The FMC is lauded as being a first class undercover agent; having skills that no one else around her has. Yet, she messes up her assignment ALL the time and doesn't know how to cover her tracks. This is just another example of an author that wants to have a kickass FMC, but makes her dumb as rocks. At no point did I believe that she was some super agent sent to take down an organization. We don't see her do anything that makes her doing a job of an undercover agent believable.
Every day, the FMC spirals due to being home, yet she proclaims that she is a government agent capable of doing the best work. Every day we have to listen while she hypes herself up for her assignment.
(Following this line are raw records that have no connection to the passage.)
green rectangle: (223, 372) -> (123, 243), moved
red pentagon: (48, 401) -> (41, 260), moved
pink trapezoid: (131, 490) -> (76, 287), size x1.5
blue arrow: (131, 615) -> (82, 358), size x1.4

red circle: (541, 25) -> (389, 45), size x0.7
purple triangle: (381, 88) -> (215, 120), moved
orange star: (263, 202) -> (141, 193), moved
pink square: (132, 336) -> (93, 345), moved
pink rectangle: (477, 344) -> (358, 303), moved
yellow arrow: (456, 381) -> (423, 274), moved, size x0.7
Within the first 3 chapters, the FMC has a severe case of BBS and she literally does not pick up on ANY of the clues her bathroom hookup was saying. She kept "pushing those thoughts aside." *rolls eyes*
Jordan and Simon were soooooooo very annoying. They ruined every chapter they were featured in. Simon was the "new friend in the academy" trope; he gets white girl wasted, talks like a freshman girl, and is just the happiest person eveh. It's a cut and paste from every other academy/college dorm mate character. Jordan was just another example of how these "agents" are just children playing adult games. While undercover, HE CALLS THE FMC BY HER GIRL NAME and not her new name. Like, what? The banter between him and the FMC is childish and doesn't enhance the story at all. FMC also put a hard boundary down: "don't call me Livy, it hurts too much." Jordan doesn't care. He thinks its cute and funny when Olivia gets angry. He also has some of the WORST lines in the book. For example: “Eh, suit yourself. When you do want to tell me more, just ring-a-ling-a-ding me.” Who in the ever loving fuck says that?
The author deploys book stuffing techniques. First, the header of each chapter takes up 2/3 of the page. And second, the book is full of flashbacks that do not add anything to character development, plot or theme. Because they don't add anything of substance to the story, they were only there to up the word count so the book would be longer.
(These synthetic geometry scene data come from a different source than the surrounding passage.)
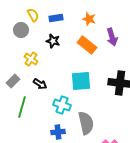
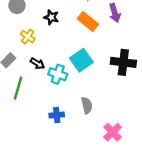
cyan square: (81, 81) -> (81, 60), turned -30
cyan cross: (62, 105) -> (58, 74), moved
gray semicircle: (86, 123) -> (87, 105), size x0.7

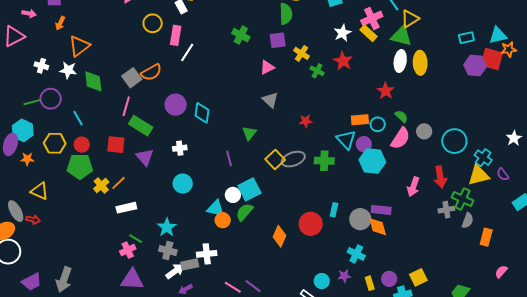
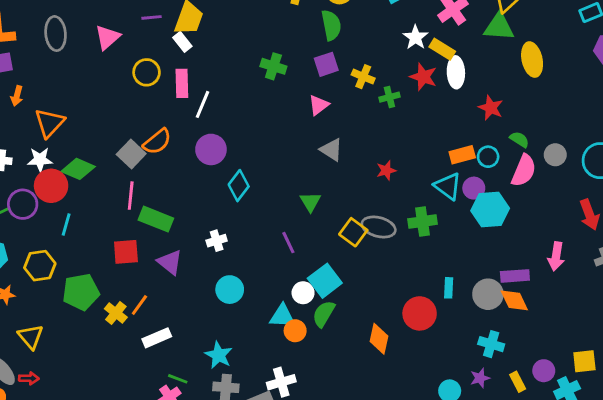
yellow rectangle: (369, 33) -> (442, 49), moved
white ellipse: (400, 61) -> (456, 72), moved
green cross: (317, 71) -> (389, 97), turned -32
green diamond: (93, 81) -> (78, 169), turned -50
purple circle: (176, 105) -> (211, 149), moved
cyan diamond: (202, 113) -> (239, 186), turned 40
cyan line: (78, 118) -> (66, 224), turned 56
red circle: (82, 145) -> (51, 186), moved, size x1.5
gray ellipse: (293, 159) -> (379, 227), turned 45
pink arrow: (413, 187) -> (556, 256), moved
yellow triangle: (39, 191) -> (31, 337), turned 36
yellow square: (418, 277) -> (584, 361), turned 30

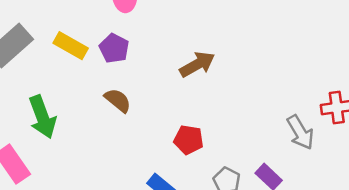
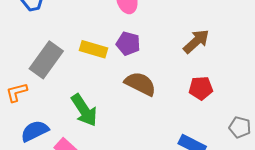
brown semicircle: (118, 100) -> (140, 84), size x1.4
red pentagon: (189, 140) -> (201, 88), moved

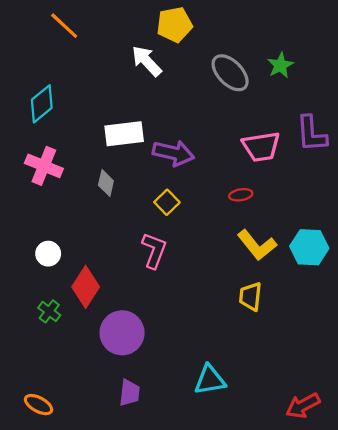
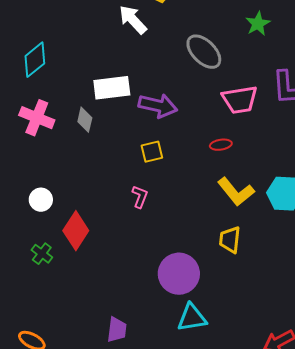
gray ellipse: (230, 73) -> (204, 52), moved
gray diamond: (106, 183) -> (85, 120), moved
yellow square: (167, 202) -> (152, 152), turned 30
pink L-shape: (154, 250) -> (140, 197), size x0.7
purple circle: (122, 333) -> (179, 274), moved

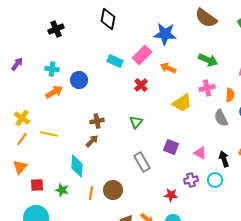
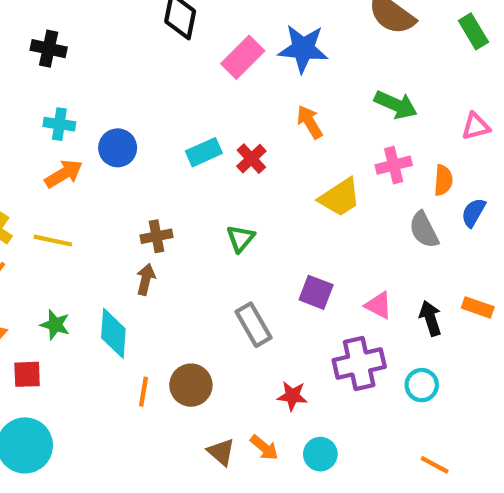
black cross: (56, 29) -> (49, 49), moved, turned 35
pink rectangle: (142, 55) -> (243, 57), moved
cyan rectangle: (115, 61) -> (204, 152), moved, turned -49
orange arrow: (168, 68) -> (310, 122), turned 35
yellow line: (49, 134) -> (53, 241), moved
brown arrow: (92, 141) -> (146, 279), turned -32
purple cross: (191, 180) -> (359, 364), size x1.6
cyan circle: (215, 180) -> (422, 385), moved
green star: (62, 190) -> (55, 325), moved
red star: (171, 195) -> (292, 396), moved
There is a TON of repetition of phrases, ideas, terms, and information.
Color me shocked that the author has an extensive catalog and she is making basic editing and formatting errors. Author states that she has several editors looking at her work, but she must not listen to their feedback or maybe they don't understand standard formatting and grammar. The author chooses to capitalize terms of endearments or even insults. Like, sir or even dude. Yes, the author called someone Dude.
As with most KU authors, this author doesn't know how to format terms of endearment correctly. PSA to the author: terms of endearment are not capitalized unless their placement in a sentence warrants it.
Correct: "Here, drink this dear."
Not correct: "Here, drink this Dear."
FMC's name: Olivia
Nicknames: sunshine, little ghost, crumpet, liv, livy, Oliver, Oli, Agent Princess, spitfire, trouble.